Table 1 presents year-over-year, and latest-three-month percentage-change results for 15 Producer Price Index series that bear on the materials cost side of construction projects. March 2022’s year-over-year percentage changes were in double digits in 13 of the 15 series; were +20% or more in 10 of the 15 series; and were +30% or more in 6 of the 15 series.
Beyond the big and not unexpected year-over-year energy-related cost jumps for diesel fuel (+63.8%), gasoline (+61.5%), and asphalt (+36.9%), the next greatest increases were recorded for steel bars, plates, and structural shapes (+45.4%), aluminum mill shapes (+43.7%) and particleboard and OSB (+36.8%). The energy-related cost climbs are tied to oil and gas supply interruptions and uncertainty created by the military action between Russia and Ukraine.
Over a shortened period, running from December 2021 to March 2022, percentage-change increases were led by diesel fuel (+43.8%), softwood lumber (+41.2%), particleboard and OSB (+41.0%), gasoline (+40.3%), and plywood (+31.6%).
The smallest percentage-change increases in the latest three months came in ready-mix concrete (+2.3%), copper wire and cable (+4.1%), and cement (+4.3%). There was one decline among the indices, for prefabricated metal buildings (-1.1%).
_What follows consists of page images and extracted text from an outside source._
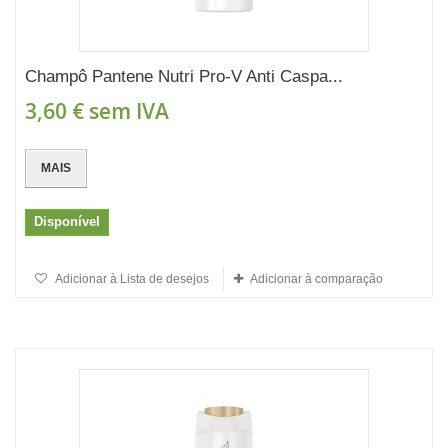
Champô Pantene Nutri Pro-V Anti Caspa...
3,60 €
sem IVA
MAIS
Disponível
Adicionar à Lista de desejos
Adicionar à comparação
Following Table 1 are seven cluster charts of four graphs each for many of the key components going into construction projects. The data points in the 28 graphs show the history of each series from January 2000 to the most recent reported-on month, March 2022.
The simplest way to describe the appearances of the 28 graphs in the cluster charts is to say there are currently spikes everywhere. Every one of the cluster charts features slopes in most of the four graphs that, presently, are ascending sharply.
There are some instances where peaks have been reached and sideways movement has become evident, most notably in iron ore and copper wire and cable. But in nearly every instance, new heights are being established and the slopes of the curves have turned dramatically vertical.
Even such normally staid input items as heating equipment and air conditioning equipment are up by a fifth year-over-year, +21.8% and +22.5%, respectively.
Some other outsized y/y increases to remark on are steel pipe and tube, +63.7%; coal, +30.0%; and elevators and escalators, +17.7% y/y. Coal’s construction connection is in steelmaking, but it is now being called on, especially in Europe, to replace fossil fuels in power generation. The price is set internationally.
There’s one bit of encouragement to take away from March’s full PPI data set. There are two specific indices that measure the composite cost of an array of materials going into construction projects. One, which we’ll call (A), has a longer history but is comprised of a smaller number of material components than the other, (B).
(A) is presently +24.5% y/y and (B), +21.5% y/y. Their average is +23.0% y/y, which as Graph 2 highlights, is a step down from February (+25.5% y/y) and two steps down from January (+27.3%).
The bottom text box accompanying Graph 2 has a fuller explanation of (A) and (B).
The final demand construction index from the PPI data set, otherwise known as the bid price index, has been moving in the other direction. In March, as part of a continuing effort by contractors to restore margins, it jogged higher to +16.7% y/y.
Graph 2 makes clear there is a narrowing gap between still-frenzied material cost hikes y/y and trying-to-catch-up bid prices, also y/y, and that does signal the emergence of a somewhat healthier construction marketplace.